B&W, 1960, 108 mins.

Directed by Alfred Hitchcock

Starring Anthony Perkins, Vera Miles, John Gavin, Janet Leigh, Martin Balsam, John McIntire, Simon Oakland, Patricia Hitchcock / Music by Bernard Herrmann / Cinematography by Robert Burks

Letterboxed (1.85:1) / Dolby Digital Mono


Color, 1958, 128 mins.

Directed by Alfred Hitchcock

Starring James Stewart, Kim Novak, Barbara Bel Geddes, Tom Helmore, Henry Jones / Music by Bernard Herrmann / Written by Samuel A. Taylor & Alec Coppel / Cinematography by Robert Burks

Letterboxed (1.85:1) / Dolby Digital 5.1


B&W, 1955-59, 102 mins.

Directed by Alfred Hitchcock

Format: DVD - (MSRP $74.98)

Part of the growing (but so far hit and miss) box set trend in the DVD market, Universal's The Alfred Hitchcock Collection immediatley disappointed many consumers who found out that it simply contained repackaged editions of two films already on DVD, Psycho and Vertigo, in addition to a four-episode platter of Alfred Hitchcock Presents, available exclusively in this edition. Quite simply, at this price tag, anyone who doesn't have the two films would be well advised to pick this one up, while Hitch fanatics who already have the films will find this far too steep to buy simply for four episodes already released before on laserdisc and VHS. The packaging is better than Warner's Kubrick box set but still inconsistent, with the TV episodes packaged in a plain silver design that clashes with the more gaudy and gold-striped format of the other two discs.
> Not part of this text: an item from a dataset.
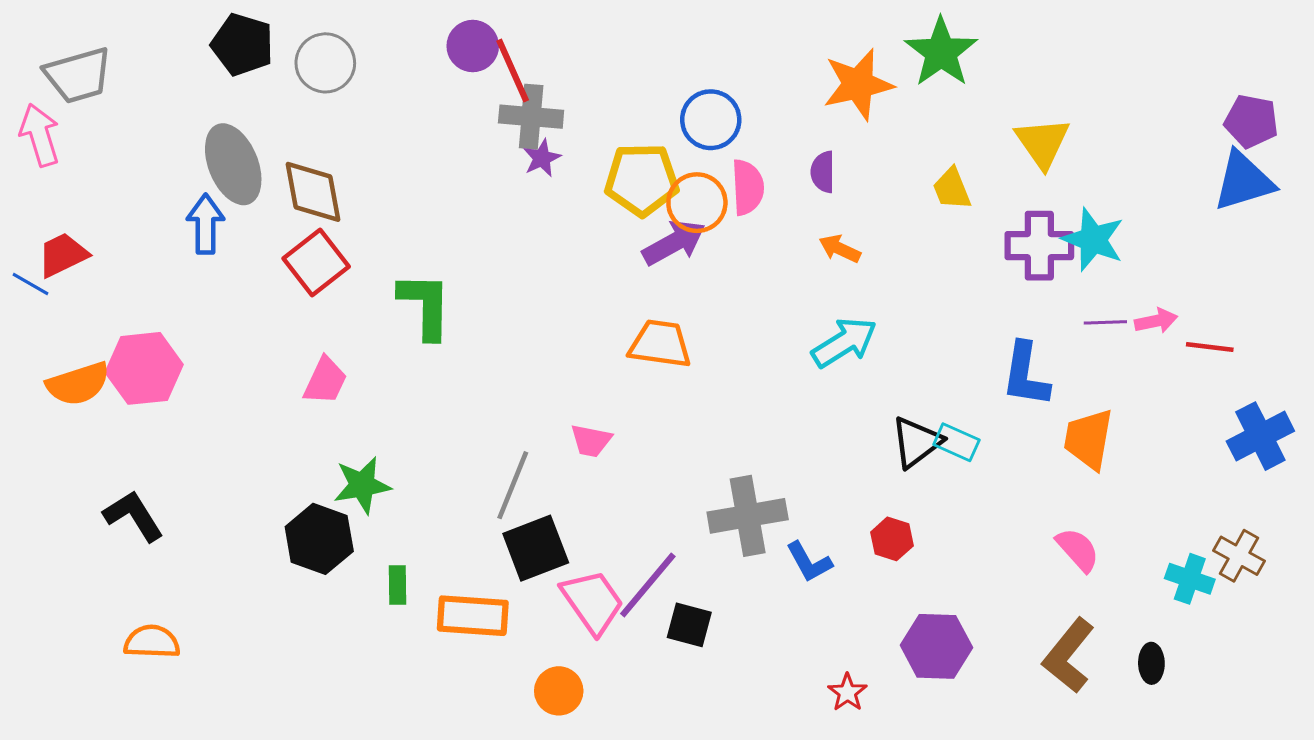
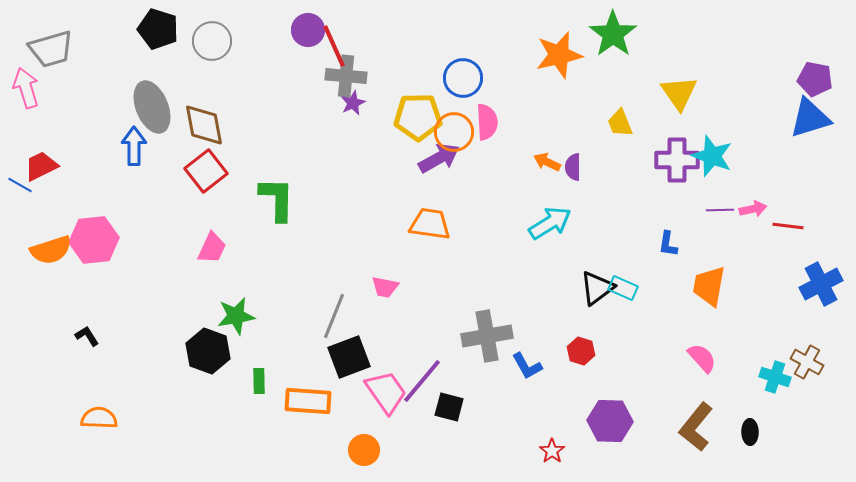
purple semicircle: (823, 172) -> (573, 167), moved
blue L-shape: (1026, 375) -> (668, 244), size x0.6
black L-shape: (133, 516) -> (87, 336), size x0.6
Hopefully Universal will take another stab at a Hitchcock collection once they have remastered more of the Master's films in their possession (where's The Birds, guys?), and then fans will really have cause to celebrate.

The restoration of Hitchcock's Vertigo has already been covered exhaustively, even with an entire book devoted to the subject, but simply put, the film has never looked better than it does here. The eye-popping hues and exquisite cinematography easily shame the earlier MCA laserdisc, though a few quibbles can justifiably be made with the tampered "restored" soundtrack which amplifies new sound effects like crumpling paper and footsteps to a distracting degree. On the other hand, Herrmann's score sounds terrific blasting from every available speaker instead of the old mono mix, and the plentiful extras cover everything you could want to know about the film. The entertaining and informative restoration documentary (commissioned for AMC) features several interviews and behind the scenes nuggets of information which are carried through to the other supplements, including stills, ad art, and the notorious alternate ending which was mercifully left on the floor over the years. So does the film itself merit all this attention? Absolutely. A fetishistic masterpiece, Vertigo concerns "Scotty" Ferguson (James Stewart), a police detective whose involvement in the death of a fellow officer has left him cursed with an acute fear of heights. An old college chum, Gavin Elster (Tom Helmore), hires Scotty to follow Elster's wife, Madeleine (Kim Novak, never better), who may be possessed from beyond the grave by a distant relative. To reveal more, of course, would be heresy. Steeped in the obsessions which flicker through the rest of Hitchcock's work, Vertigo remains an achingly personal statement on the human instinct to reshape others into our own fabricated images and the consuming nature of passion even beyond death. Stewart, brilliantly cast against type, delivers a gutsy, terrifying performance unlike anything else he ever attempted. The film's relative failure at the box office at the time is understandable, as the film is about as anti-'50s as one can imagine, but its acceptance now in more jaded, self-analytical times seems highly appropriate. A magnificent film, definitely worthy of the multiple viewings and intense study it has finally received in recent years.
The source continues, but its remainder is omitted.